• **What needs to be done**
Return only the lines of the data below from the line with "Maguiren ensimmäinen" up to and including the line with "costura, tejidos y", exactly as written, with the pictures omitted.

• **Data excerpts**
-=-=-=-=-
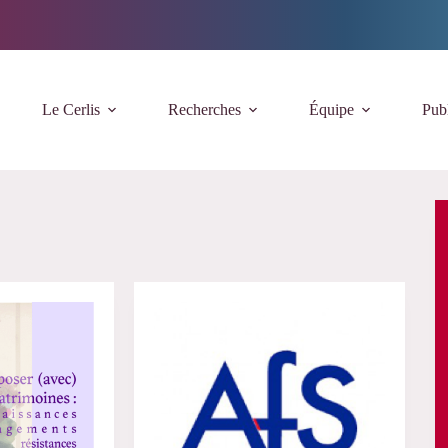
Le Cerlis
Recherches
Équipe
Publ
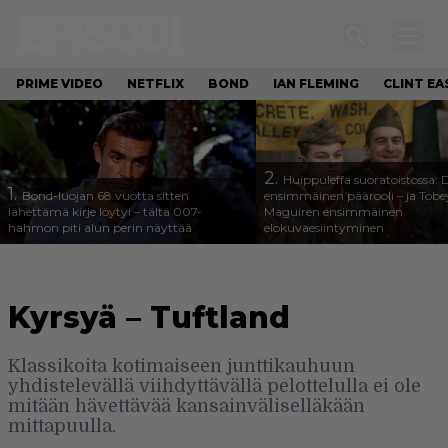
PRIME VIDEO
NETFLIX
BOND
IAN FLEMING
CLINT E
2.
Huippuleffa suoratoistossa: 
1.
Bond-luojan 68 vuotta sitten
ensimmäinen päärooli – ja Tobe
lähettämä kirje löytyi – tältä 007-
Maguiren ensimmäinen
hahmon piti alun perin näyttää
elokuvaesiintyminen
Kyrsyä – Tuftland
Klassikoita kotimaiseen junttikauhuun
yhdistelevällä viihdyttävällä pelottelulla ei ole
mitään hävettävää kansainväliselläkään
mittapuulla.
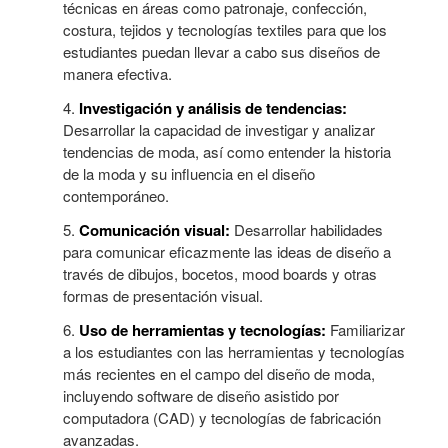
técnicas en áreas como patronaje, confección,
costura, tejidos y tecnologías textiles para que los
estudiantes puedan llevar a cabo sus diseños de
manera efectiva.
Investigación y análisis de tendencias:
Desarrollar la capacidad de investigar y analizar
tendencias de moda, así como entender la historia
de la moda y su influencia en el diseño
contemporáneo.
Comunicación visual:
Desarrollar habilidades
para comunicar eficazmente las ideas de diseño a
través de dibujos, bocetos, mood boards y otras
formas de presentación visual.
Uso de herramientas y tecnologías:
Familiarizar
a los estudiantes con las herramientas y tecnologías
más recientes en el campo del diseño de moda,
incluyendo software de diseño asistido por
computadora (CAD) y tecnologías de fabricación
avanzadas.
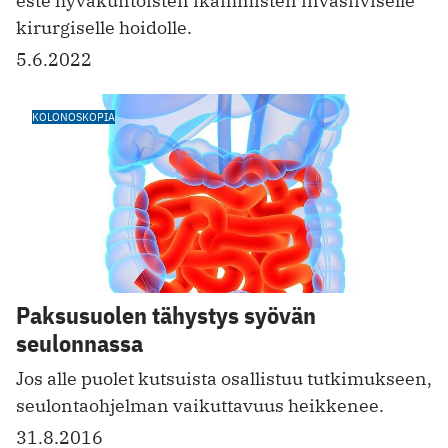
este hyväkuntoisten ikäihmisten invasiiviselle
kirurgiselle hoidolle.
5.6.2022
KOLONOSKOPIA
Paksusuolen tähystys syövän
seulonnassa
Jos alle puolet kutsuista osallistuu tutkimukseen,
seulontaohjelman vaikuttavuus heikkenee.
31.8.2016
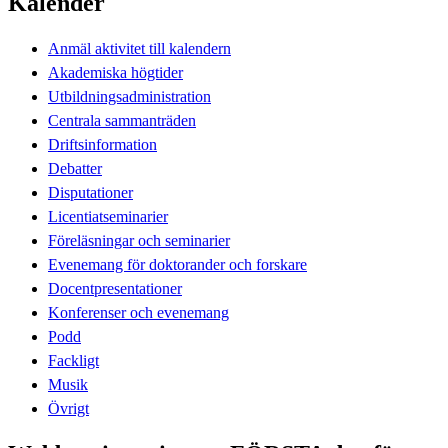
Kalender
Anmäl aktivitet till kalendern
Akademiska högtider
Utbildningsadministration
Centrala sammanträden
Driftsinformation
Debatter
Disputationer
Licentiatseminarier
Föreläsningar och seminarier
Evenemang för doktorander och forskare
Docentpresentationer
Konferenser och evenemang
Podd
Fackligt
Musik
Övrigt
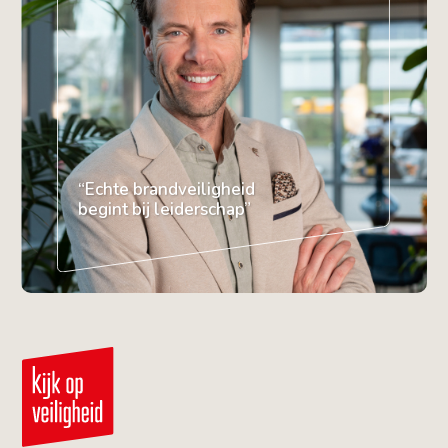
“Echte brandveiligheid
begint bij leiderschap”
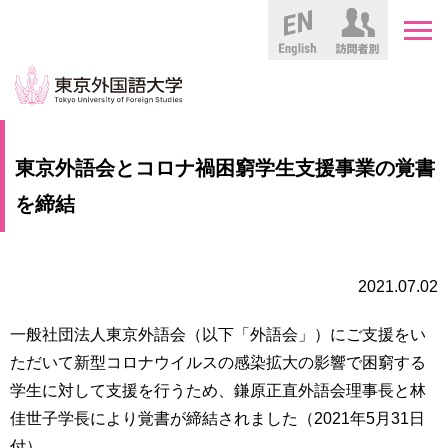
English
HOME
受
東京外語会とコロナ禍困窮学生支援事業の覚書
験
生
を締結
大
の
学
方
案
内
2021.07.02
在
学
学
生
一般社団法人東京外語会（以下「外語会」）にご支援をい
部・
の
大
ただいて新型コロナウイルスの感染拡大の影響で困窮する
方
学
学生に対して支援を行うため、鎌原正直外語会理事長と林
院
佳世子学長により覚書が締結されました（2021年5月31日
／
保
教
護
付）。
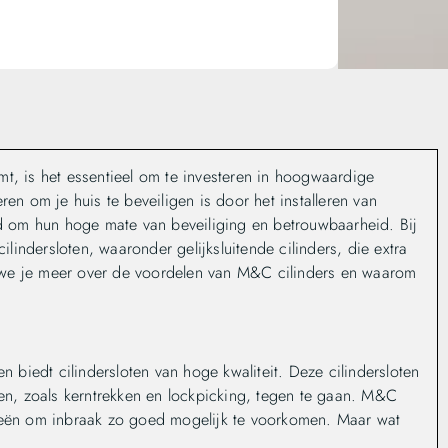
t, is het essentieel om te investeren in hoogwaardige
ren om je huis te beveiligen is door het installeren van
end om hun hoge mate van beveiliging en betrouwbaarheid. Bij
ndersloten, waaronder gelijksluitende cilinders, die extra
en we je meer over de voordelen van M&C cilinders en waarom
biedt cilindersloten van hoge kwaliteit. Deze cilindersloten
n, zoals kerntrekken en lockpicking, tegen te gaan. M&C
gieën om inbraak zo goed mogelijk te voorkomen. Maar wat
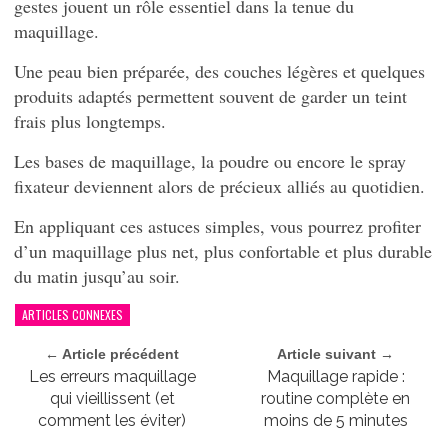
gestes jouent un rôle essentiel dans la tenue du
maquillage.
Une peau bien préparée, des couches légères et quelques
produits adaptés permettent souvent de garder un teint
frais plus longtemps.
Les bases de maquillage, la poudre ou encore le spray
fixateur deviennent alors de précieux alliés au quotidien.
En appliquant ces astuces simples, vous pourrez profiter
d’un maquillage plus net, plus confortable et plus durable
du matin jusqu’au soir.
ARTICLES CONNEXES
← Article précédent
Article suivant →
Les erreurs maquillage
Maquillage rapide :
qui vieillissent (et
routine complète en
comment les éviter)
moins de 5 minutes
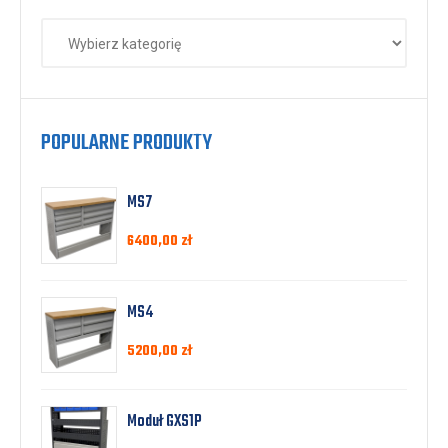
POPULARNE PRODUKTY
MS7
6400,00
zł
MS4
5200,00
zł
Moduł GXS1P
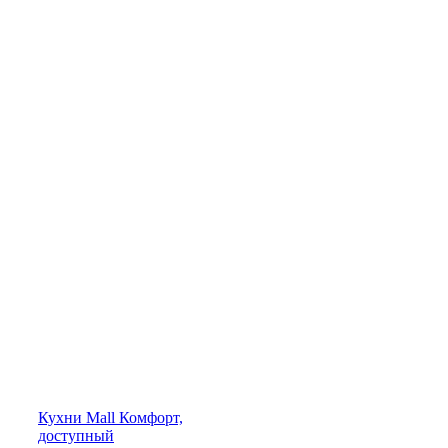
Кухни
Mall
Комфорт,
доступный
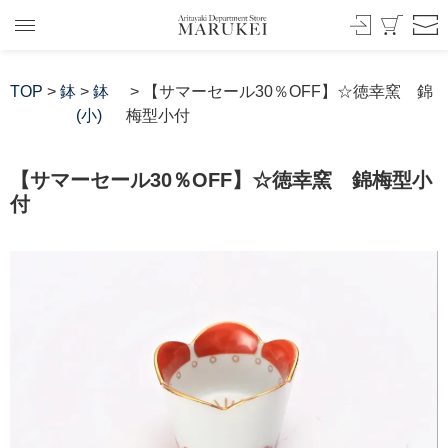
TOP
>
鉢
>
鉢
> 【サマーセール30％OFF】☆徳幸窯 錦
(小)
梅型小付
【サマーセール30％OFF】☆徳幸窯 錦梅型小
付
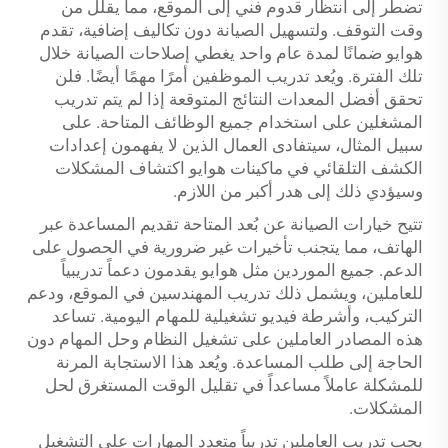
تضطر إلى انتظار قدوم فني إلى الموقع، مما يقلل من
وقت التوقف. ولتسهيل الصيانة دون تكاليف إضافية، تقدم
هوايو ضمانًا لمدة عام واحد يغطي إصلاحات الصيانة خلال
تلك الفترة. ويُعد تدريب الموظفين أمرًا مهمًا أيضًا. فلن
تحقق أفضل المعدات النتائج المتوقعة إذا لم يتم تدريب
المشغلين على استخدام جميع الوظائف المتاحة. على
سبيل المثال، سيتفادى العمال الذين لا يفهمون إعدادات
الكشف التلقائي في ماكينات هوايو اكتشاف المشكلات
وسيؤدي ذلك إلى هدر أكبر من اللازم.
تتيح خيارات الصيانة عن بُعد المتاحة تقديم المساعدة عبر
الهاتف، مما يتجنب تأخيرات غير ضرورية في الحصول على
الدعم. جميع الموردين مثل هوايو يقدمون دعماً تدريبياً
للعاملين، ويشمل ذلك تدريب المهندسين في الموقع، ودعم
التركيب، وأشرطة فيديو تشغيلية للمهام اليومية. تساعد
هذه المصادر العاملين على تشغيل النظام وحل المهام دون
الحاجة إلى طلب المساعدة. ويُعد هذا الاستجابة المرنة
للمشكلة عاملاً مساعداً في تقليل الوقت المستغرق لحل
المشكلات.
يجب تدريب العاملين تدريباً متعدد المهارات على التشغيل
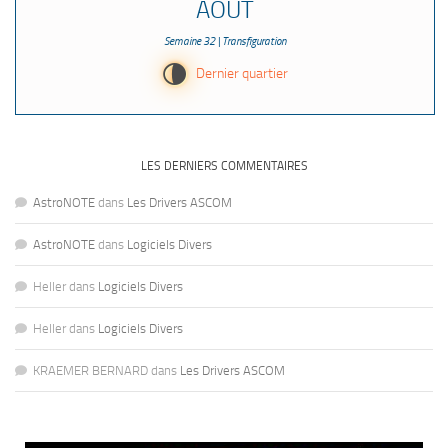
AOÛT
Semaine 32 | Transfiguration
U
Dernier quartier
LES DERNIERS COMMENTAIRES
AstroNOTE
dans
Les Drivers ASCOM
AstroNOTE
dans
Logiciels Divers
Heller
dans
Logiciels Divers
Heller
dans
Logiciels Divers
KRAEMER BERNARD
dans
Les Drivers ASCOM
-=-=-=-=-
• **Response to the exercise**
Maguiren ensimmäinen
hahmon piti alun perin näyttää
elokuvaesiintyminen
Kyrsyä – Tuftland
Klassikoita kotimaiseen junttikauhuun
yhdistelevällä viihdyttävällä pelottelulla ei ole
mitään hävettävää kansainväliselläkään
mittapuulla.
técnicas en áreas como patronaje, confección,
costura, tejidos y tecnologías textiles para que los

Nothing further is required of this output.